La torre de cristal
Robert Silverberg
Martínez Roca
Tower of Glass
1970

1990

Traducción Cristina Macía
225 páginas
Ilustración Jim Burns

El uso de mcguffins es algo tan usual dentro del mundo del cine o de la literatura que resulta un recurso generalmente irrelevante y perfectamente asumido por los seguidores de cualquier narración, que, en muchas ocasiones, no solemos ser conscientes de su presencia. Lo que resulta poco frecuente es encontrar uno que, además de convertirse en el eje de una historia y servir como elemento vertebrador, juegue también el papel de catalizador de todos los sentimientos que se liberan a lo largo de su relato. Eso es lo que ocurre con la torre de cristal que aparece en esta novela de Silverberg, cuyas construcción y posterior misión parecen ser su motivo central y que, sin embargo, no son más que una simple excusa para retomar algunos de los temas más importantes en la obra de este genial autor.

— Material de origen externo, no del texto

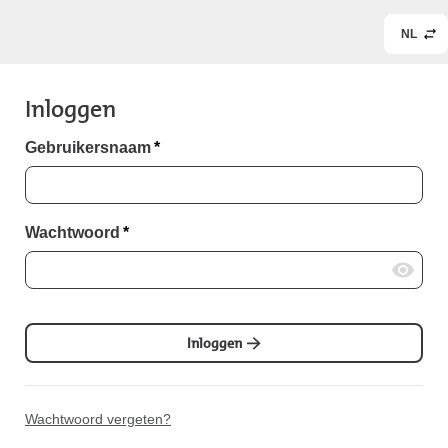
NL
Inloggen
Gebruikersnaam
*
Wachtwoord
*
Inloggen
Wachtwoord vergeten?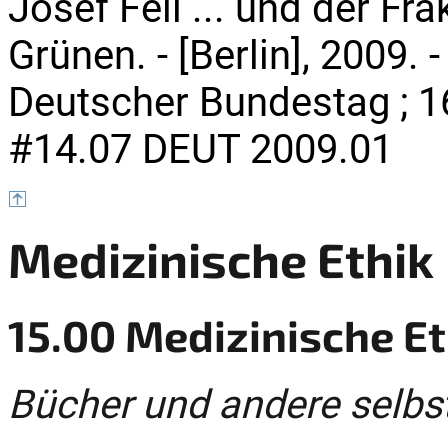
Josef Fell ... und der Fr
Grünen. - [Berlin], 2009. 
Deutscher Bundestag ; 1
#14.07 DEUT 2009.01
Medizinische Ethik
15.00 Medizinische Et
Bücher und andere selbs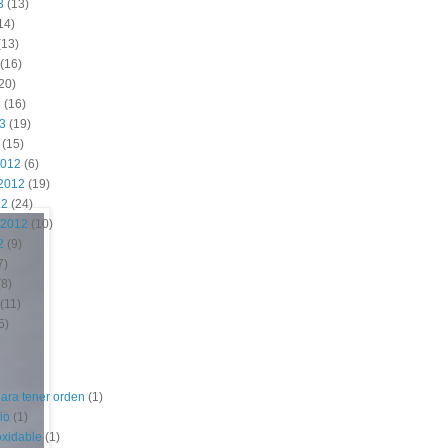
3
(13)
14)
(13)
(16)
20)
3
(16)
13
(19)
(15)
2012
(6)
2012
(19)
12
(24)
 2012
(10)
2
(9)
7)
8)
(11)
5)
para tener orden
(1)
io
(1)
oxidable
(1)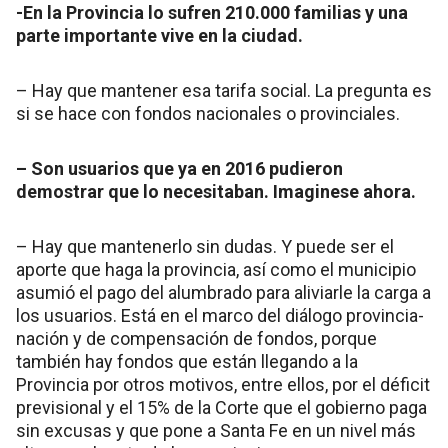
-En la Provincia lo sufren 210.000 familias y una
parte importante vive en la ciudad.
– Hay que mantener esa tarifa social. La pregunta es
si se hace con fondos nacionales o provinciales.
– Son usuarios que ya en 2016 pudieron
demostrar que lo necesitaban. Imaginese ahora.
– Hay que mantenerlo sin dudas. Y puede ser el
aporte que haga la provincia, así como el municipio
asumió el pago del alumbrado para aliviarle la carga a
los usuarios. Está en el marco del diálogo provincia-
nación y de compensación de fondos, porque
también hay fondos que están llegando a la
Provincia por otros motivos, entre ellos, por el déficit
previsional y el 15% de la Corte que el gobierno paga
sin excusas y que pone a Santa Fe en un nivel más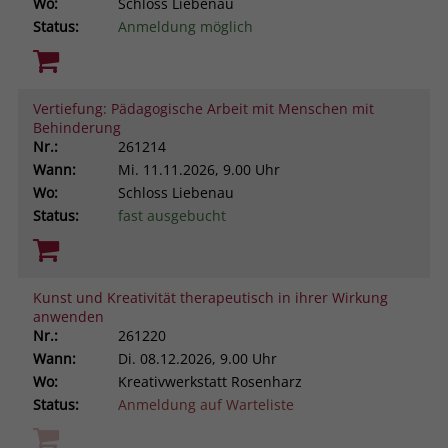
Wo:
Schloss Liebenau
Status:
Anmeldung möglich
Vertiefung: Pädagogische Arbeit mit Menschen mit
Behinderung
Nr.:
261214
Wann:
Mi.
11.11.2026, 9.00 Uhr
Wo:
Schloss Liebenau
Status:
fast ausgebucht
Kunst und Kreativität therapeutisch in ihrer Wirkung
anwenden
Nr.:
261220
Wann:
Di.
08.12.2026, 9.00 Uhr
Wo:
Kreativwerkstatt Rosenharz
Status:
Anmeldung auf Warteliste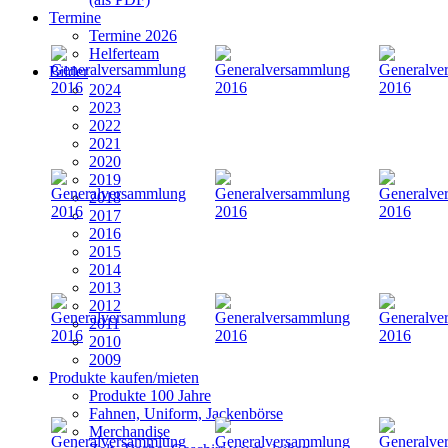
Termine
Termine 2026
Helferteam
Bilder
2024
2023
2022
2021
2020
2019
2018
2017
2016
2015
2014
2013
2012
2011
2010
2009
Produkte kaufen/mieten
Produkte 100 Jahre
Fahnen, Uniform, Jackenbörse
Merchandise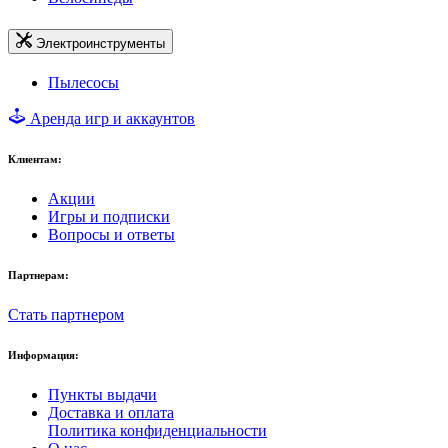
Электроинструменты
Пылесосы
Аренда игр и аккаунтов
Клиентам:
Акции
Игры и подписки
Вопросы и ответы
Партнерам:
Стать партнером
Информация:
Пункты выдачи
Доставка и оплата
Политика конфиденциальности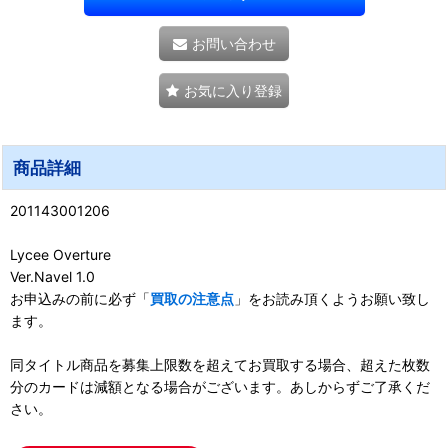
お問い合わせ
お気に入り登録
商品詳細
201143001206
Lycee Overture
Ver.Navel 1.0
お申込みの前に必ず「
買取の注意点
」をお読み頂くようお願い致し
ます。
同タイトル商品を募集上限数を超えてお買取する場合、超えた枚数
分のカードは減額となる場合がございます。あしからずご了承くだ
さい。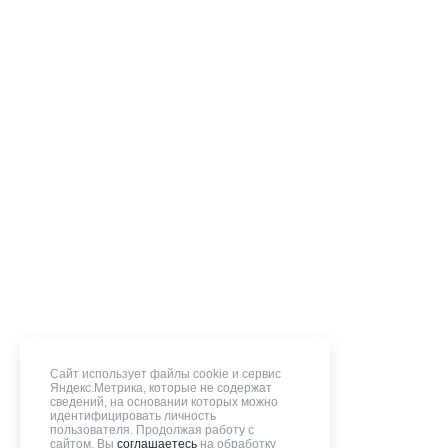
Сайт использует файлы cookie и сервис
Яндекс.Метрика, которые не содержат
сведений, на основании которых можно
идентифицировать личность
пользователя. Продолжая работу с
сайтом, Вы
соглашаетесь
на обработку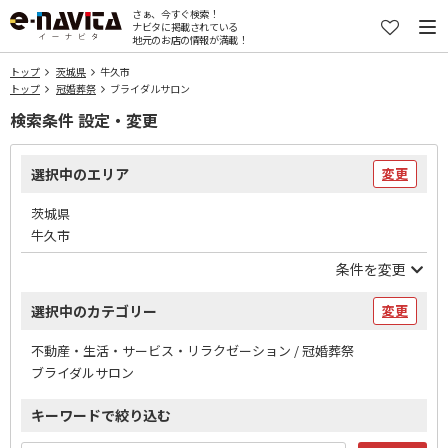
さぁ、今すぐ検索！
ナビタに掲載されている
地元のお店の情報が満載！
トップ
茨城県
牛久市
トップ
冠婚葬祭
ブライダルサロン
検索条件 設定・変更
選択中のエリア
変更
茨城県
牛久市
条件を変更
選択中のカテゴリー
変更
不動産・生活・サービス・リラクゼーション / 冠婚葬祭
ブライダルサロン
キーワードで絞り込む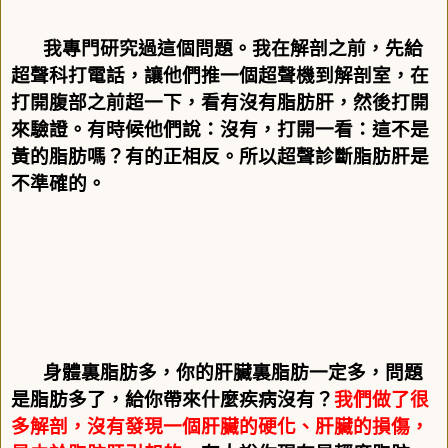
我專門研究過這個問題。我在解剖之前，先給
超聲科打電話，讓他們推一個超聲機到解剖室，在
打開腹部之前超一下，看有沒有脂肪肝，然後打開
來驗證。有時候他們說：沒有，打開一看：這不是
黃的脂肪嗎？有的正相反。所以超聲診斷脂肪肝是
不準確的。
身體裏脂肪多，你的肝臟裏脂肪一定多，問題
是脂肪多了，給你帶來什麼疾病沒有？
我們做了很
多解剖，沒有發現一個肝臟的硬化、肝臟的損傷，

Su punto de partida es un mensaje que se recibe desde un planeta situado en un sistema a 300 años luz de la Tierra y que es indescifrable. Simeon Krug, todopoderoso empresario que se encarga de la fabricación de androides a escala planetaria, se embarca en una empresa faraónica: levantar una gigantesca torre que envíe una respuesta con el fin de dar testimonio de nuestra existencia. Para construirla utiliza miles de androides, los trabajadores esclavos al servicio de los humanos, que en su tiempo de ocio anhelan ver reconocidos sus derechos. Dentro de esta sociedad “artificial” paralela a la humana cohabitan dos corrientes antagónicas. Por un lado los pertenecientes al Partido para la Igualdad de los Androides que, a imagen y semejanza de las sufragistas de finales del XIX y comienzos del XX, buscan la plena equiparación androides-humanos a través de la lucha política. Y después la formada por el resto, que han construido una religión que tiene a Krug como Dios y al que rezan esperando que les salve de su situación y los convierta en humanos de pleno derecho.

Como es inevitable en un Silverberg de finales de los 60 y comienzos de los 70, su éxito parte de una concienzuda creación de los protagonistas, con mil y un matices que les proporciona una mayor verosimilitud. Curiosamente, esta vez se adentra en una caracterización inusual en su bibliografía: la de un megalomaníaco obcecado con la inmortalidad, al que retrata en toda su grandeza sin olvidar sus debilidades y miserias. Asimismo, comparada con otras de sus novelas de la época, La torre de cristal está a la altura de las mejores también en un aspecto: ambientación. Mientras que en otras como El hombre en el laberinto o Tiempo de cambios el escenario era una mera excusa para diseccionar miedos internos, notándose una relativa pobreza en las descripciones, aquí el mundo, aparte de metáfora, es un colorista entorno sólidamente descrito en el que destaca la convincente sociedad androide.

A través suyo disecciona innumerables conductas que resultan de lo más familiares, en el que merece una mención especial la deformación que aborda del cristianismo, religión satirizada mediante el culto que dan los androides a la figura de Krug y que depara una descarnada visión tanto del integrismo como de su peligrosidad para los que no profesan esa misma fe ciega. Tema al que viene unido la recurrente obsesión de Silverberg por el mesianismo, aquí representado por las figuras de Krug y su hijo, tentado por los androides para interceder ante el Padre y conseguir que la liberación de su pueblo.

Repleta de detalles, unos sorpresivos, otros esperados, La torre de cristal es una historia fundamental del período de madurez de uno de los más grandes contadores de historias que ha surgido de la ciencia ficción. Altamente recomendable.